Türkiye’de, toplumun kâhir ekseriyeti, ülkede içkin olan demokrasi açığından göreli olarak bağımsızca, hayatı kimlik çekmecesindeki aidiyetleri üzerinden yaşamayı yeğliyor. Birbirine benzeyen, benzer aidiyetleri taşıyan insanlar evleniyor, komşu oluyor, iş kuruyor, arkadaş oluyor ve böylelikle kimlik odaklı yaklaşıma paralel olacak şekilde, kendine güvenli bir yaşam alanı sağlıyor; öteki addettiği ile arasında güvenli bir mesafe bırakmış oluyor. Hayatı kimlik odaklı akıl yürütme ve tercihler üzerinden okumayı reddeden, evrensel insani değerler/bireysel ilgi alanları/hayatı kavrayış şekli…gibi faktörler üzerinden ilişki kuran, evlenen, komşu olan, iş kuran, arkadaş edinen ve bu topraklarda sayıca epey azınlıkta olan insanlar da, maalesef kimlik çekmecesini kapatamıyor; nitekim ülkemizde demokrasiye ve bireysel – kolektif özgürlüklere yeterince alan tanımayan siyasal kültür, böylesi bir “kavrayış”a imkân tanıyacak düzeyde bulunmuyor.

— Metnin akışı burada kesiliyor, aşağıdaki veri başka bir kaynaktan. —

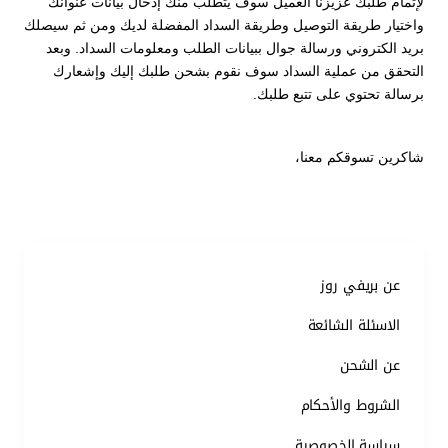
لإتمام طلبك عزيزنا العميل سوف يتطلب منك إدخال بيانات عنوانك
واختيار طريقة التوصيل وطريقة السداد المفضلة لديك ومن ثم سيصلك
بريد الكتروني ورسالة جوال ببيانات الطلب ومعلومات السداد. وبعد
التحقق من عملية السداد سوف نقوم بشحن طلبك إليك وإشعارك
برسالة تحتوي على تتبع طلبك.
شاكرين تسوقكم معنا،
عن بريفي روز
الاسئلة الشائعة
عن الشحن
الشروط والأحكام
سياسة الخصوصية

“Normal şartlarda” bahsini bile etmeyeceğiniz yahut ancak arkadaş sohbetlerinde geçmişten yahut aileden taşınan birer zenginlik olarak bahsedeceğiniz, gündelik hayatınızda da belirleyiciliği olmayan kimlik öğeleri, bir anda politik söyleminizde birer özne olarak yer almak zorunda kalıyor. Hele ki Türkiye gibi demokrasi açığının derin olduğu bir ülkede yaşıyorsanız ve ideolojik pozisyonunuzun zemini “mağduriyetleri sahiplenmek” üzerine kuruluysa, kimlik çekmecesi farklı nedenlerle de olsa sıkça açılıyor.
Hayatı kimlikler/aidiyetler ötesinden kavrayan bireyler, hayata ve topluma dair kaygılar taşıdıkları ölçüde, maruz kalınan baskıyı karşılaşamak adına kimlik çekmecesini sıkça açıp kapamak zorunda. Çünkü tarihsel ve ailevi aidiyetlerimiz ne olursa olsun, mutlaka, “en az” bir yerden baskıya uğruyoruz ve baskıya uğradığımız yerden de mücadeleyi kurmak zorunda kalıyoruz. Mevcut statükoda ortaya konulacak en makul tavır, kimlik çekmecesini açma ediminin politik zorunluluklardan kaynaklandığının ve demokrasi kültürünün yerleşik olamamasından kaynaklandığının ayırdında olmaktan geçiyor. Gündelik ilişkileri kimlikler-aidiyetler ötesindeki referanslarla kurarken, sıkça kimlik çekmecesini açmak zorunda kalmak, daha uzun yıllar, demokrasi açığının alamet-i farikası olacak.